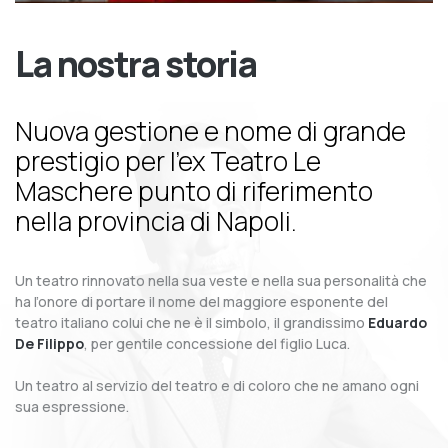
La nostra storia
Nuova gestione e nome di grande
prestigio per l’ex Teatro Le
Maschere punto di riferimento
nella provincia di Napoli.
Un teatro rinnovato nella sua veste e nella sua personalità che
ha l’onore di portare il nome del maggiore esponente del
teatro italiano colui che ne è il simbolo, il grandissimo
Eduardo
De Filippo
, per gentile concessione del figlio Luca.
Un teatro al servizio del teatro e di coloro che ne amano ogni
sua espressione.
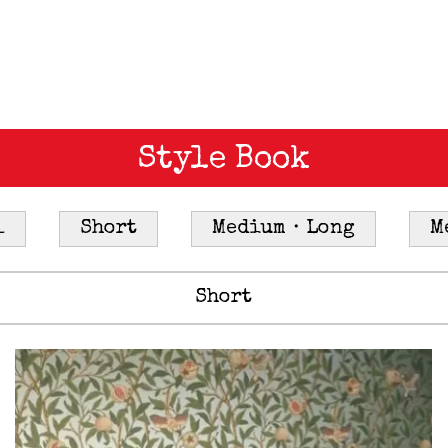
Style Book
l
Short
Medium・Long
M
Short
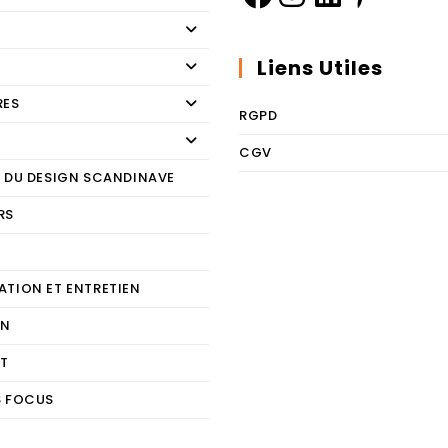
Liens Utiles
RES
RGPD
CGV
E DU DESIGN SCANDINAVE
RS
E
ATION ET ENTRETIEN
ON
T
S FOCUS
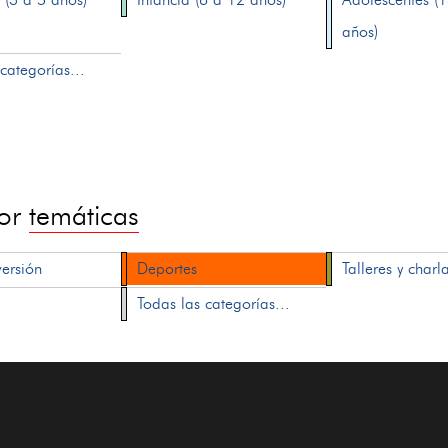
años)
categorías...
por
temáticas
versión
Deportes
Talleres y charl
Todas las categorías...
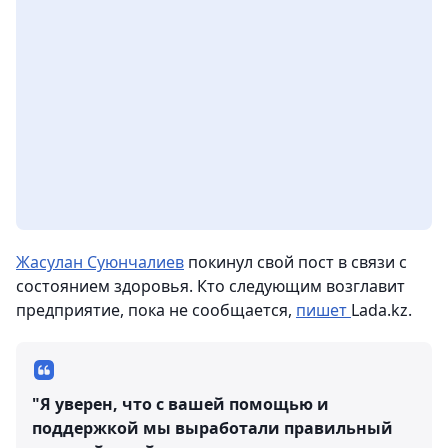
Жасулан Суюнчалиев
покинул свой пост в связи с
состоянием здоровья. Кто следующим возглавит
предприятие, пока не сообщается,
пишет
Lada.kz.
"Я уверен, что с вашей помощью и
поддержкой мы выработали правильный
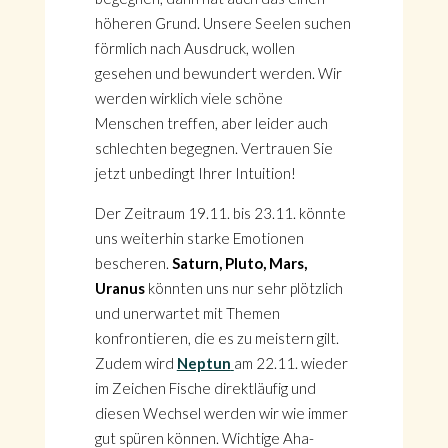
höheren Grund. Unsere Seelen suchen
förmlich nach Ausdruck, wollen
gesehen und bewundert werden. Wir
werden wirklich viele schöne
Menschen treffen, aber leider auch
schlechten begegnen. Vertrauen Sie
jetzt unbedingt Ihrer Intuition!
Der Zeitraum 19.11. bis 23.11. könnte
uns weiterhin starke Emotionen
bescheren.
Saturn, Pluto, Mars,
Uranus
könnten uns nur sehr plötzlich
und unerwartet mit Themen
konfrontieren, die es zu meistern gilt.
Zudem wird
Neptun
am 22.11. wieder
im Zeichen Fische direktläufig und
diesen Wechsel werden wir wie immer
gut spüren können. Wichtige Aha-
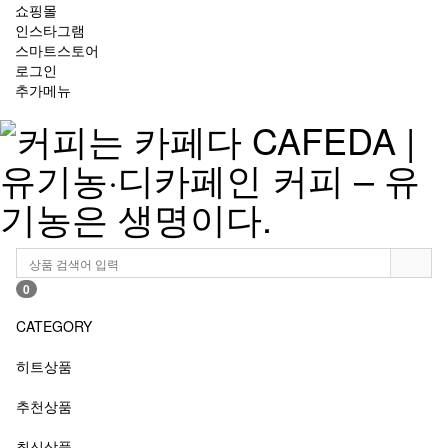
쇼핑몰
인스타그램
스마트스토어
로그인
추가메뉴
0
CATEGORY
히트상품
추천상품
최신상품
+ + + +
[INSTRUCTIONS FOR THE TASK]: Give back exactly the lines from the opening of the listing through the line holding "вашей помощью и", both ends included, with every picture omitted.

[ANSWER FOR THIS EXERCISE]:
La nostra storia
Nuova gestione e nome di grande
prestigio per l’ex Teatro Le
Maschere punto di riferimento
nella provincia di Napoli.
Un teatro rinnovato nella sua veste e nella sua personalità che
ha l’onore di portare il nome del maggiore esponente del
teatro italiano colui che ne è il simbolo, il grandissimo
Eduardo
De Filippo
, per gentile concessione del figlio Luca.
Un teatro al servizio del teatro e di coloro che ne amano ogni
sua espressione.
Style Book
l
Short
Medium・Long
M
Short
Liens Utiles
RES
RGPD
CGV
E DU DESIGN SCANDINAVE
RS
E
ATION ET ENTRETIEN
ON
T
S FOCUS
años)
categorías...
por
temáticas
versión
Deportes
Talleres y charl
Todas las categorías...
Жасулан Суюнчалиев
покинул свой пост в связи с
состоянием здоровья. Кто следующим возглавит
предприятие, пока не сообщается,
пишет
Lada.kz.
"Я уверен, что с вашей помощью и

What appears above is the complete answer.